Imagino que trataron de convencerla para que se quedara.
“Realmente, muchos pacientes intentaron convencernos de que nos quedáramos en Brasil y fueron muchas las proposiciones y promesas de altos salarios, de proporcionarnos condiciones para que haga la revalidación, para trabajar…
“Nosotros les explicábamos que el sentido de pertenencia del cubano a su patria no se compra con ningún dinero del mundo y que nuestro deber era regresar a Cuba.
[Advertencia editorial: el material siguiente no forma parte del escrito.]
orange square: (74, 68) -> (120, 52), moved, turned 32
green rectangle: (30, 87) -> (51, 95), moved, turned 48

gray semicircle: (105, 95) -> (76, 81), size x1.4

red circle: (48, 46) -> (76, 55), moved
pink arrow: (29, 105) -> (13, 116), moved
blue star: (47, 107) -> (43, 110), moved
“Que nosotros habíamos aceptado las condiciones de nuestro contrato, acerca de que una parte del pago fuera al presupuesto del Estado y sirva para financiar la salud y la educación de nuestro pueblo. Además, el salario que percibimos en Cuba lo siguen cobrando nuestros familiares.
“Muchos pensaban que las propuestas de Bolsonaro, de alguna manera, nos iban a ayudar a nosotros, pero realmente, no es así.
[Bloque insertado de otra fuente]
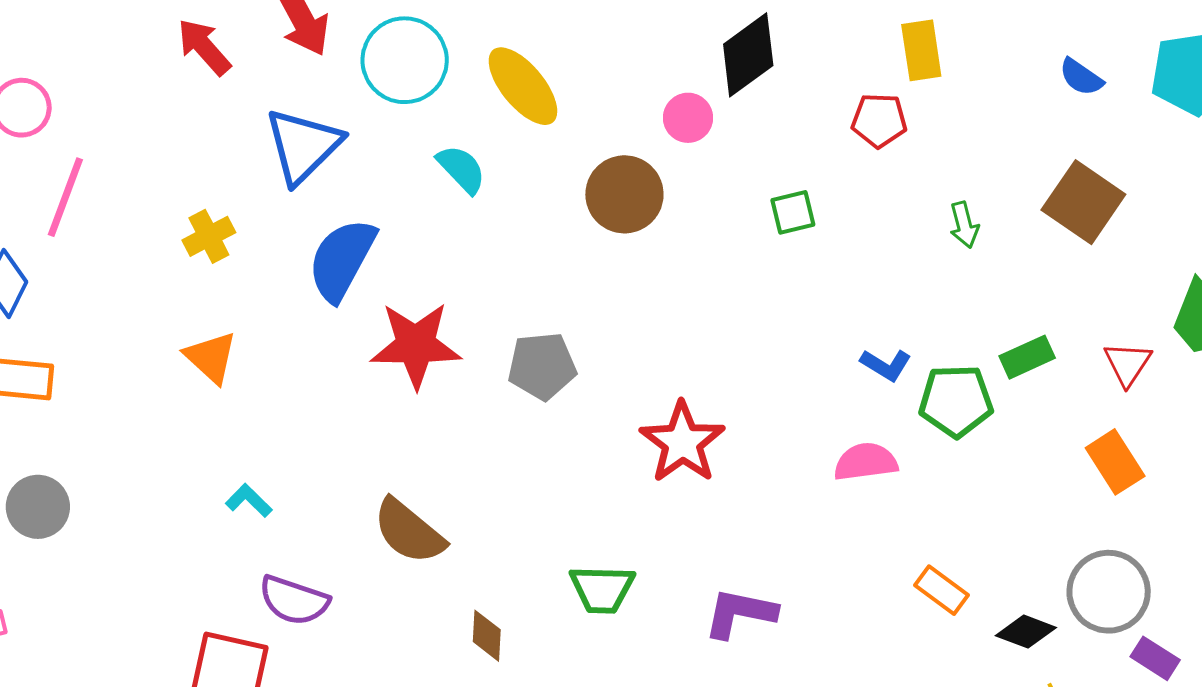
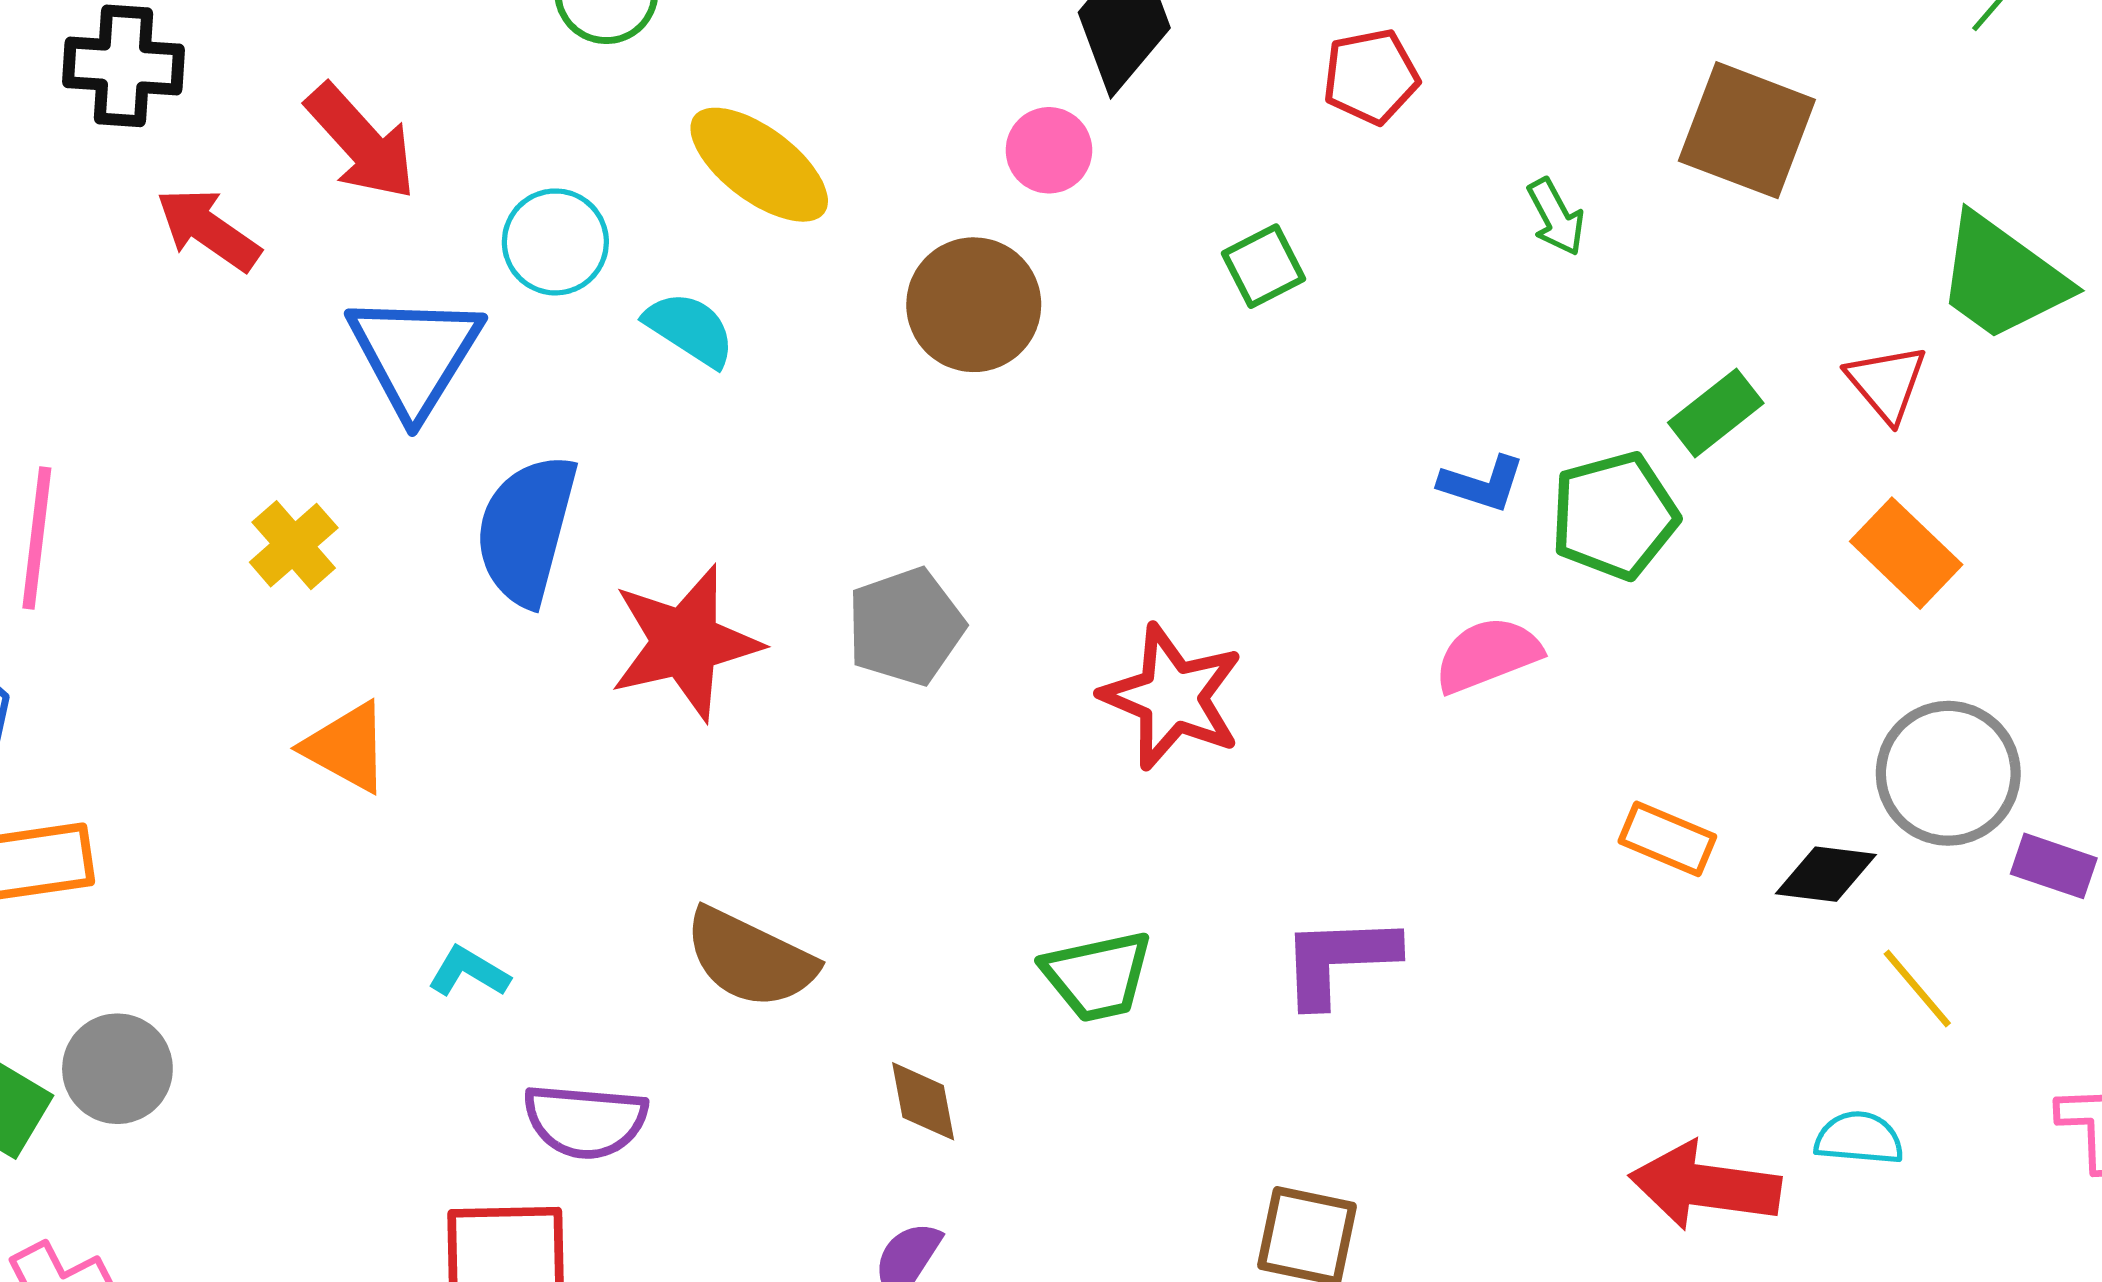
cyan circle: (405, 60) -> (555, 242), moved, size x0.7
“Ellos me decían que Bolsonaro [Jair Bolsonaro, presidente electo de Brasil] promete reunificarnos con nuestras familias y nosotros les explicábamos que eso era una patraña, una excusa, un pretexto que había utilizado para crear confusión en el pueblo, porque en un país con un índice de desempleo tan alto, donde no pueden garantizar trabajo a los brasileños ¿cómo él podría garantizarlo para nuestras familias?
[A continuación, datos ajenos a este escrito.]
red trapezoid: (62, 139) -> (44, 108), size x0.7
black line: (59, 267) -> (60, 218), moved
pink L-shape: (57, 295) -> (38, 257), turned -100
“Yo les decía que tengo un hijo en Cuba, estudiando Medicina, gratuitamente. ¿Cómo podría pagarle el altísimo costo de la carrera en Brasil?
“¿De qué iba a vivir yo y con qué iba a pagar mi propia revalidación, si no podría ejercer hasta obtenerla?”
Esa no fue su primera misión internacionalista…
“No, yo ya estuve en Venezuela, en 2003. Realmente son países hermanos, muy similares; pero Brasil fue algo diferente, porque en la República Bolivariana estábamos en grupos y allí estábamos prácticamente solos como cubanos, en lugares distantes, intrincados, y entonces hubo todavía más afinidad, más relación con la población”.
Si se le plantea acudir a otro país necesitado, ¿Estaría dispuesta?
“Como todo cubano, siempre que nuestro país lo necesite, en el lugar que sea, nosotros daremos nuevamente un paso al frente”.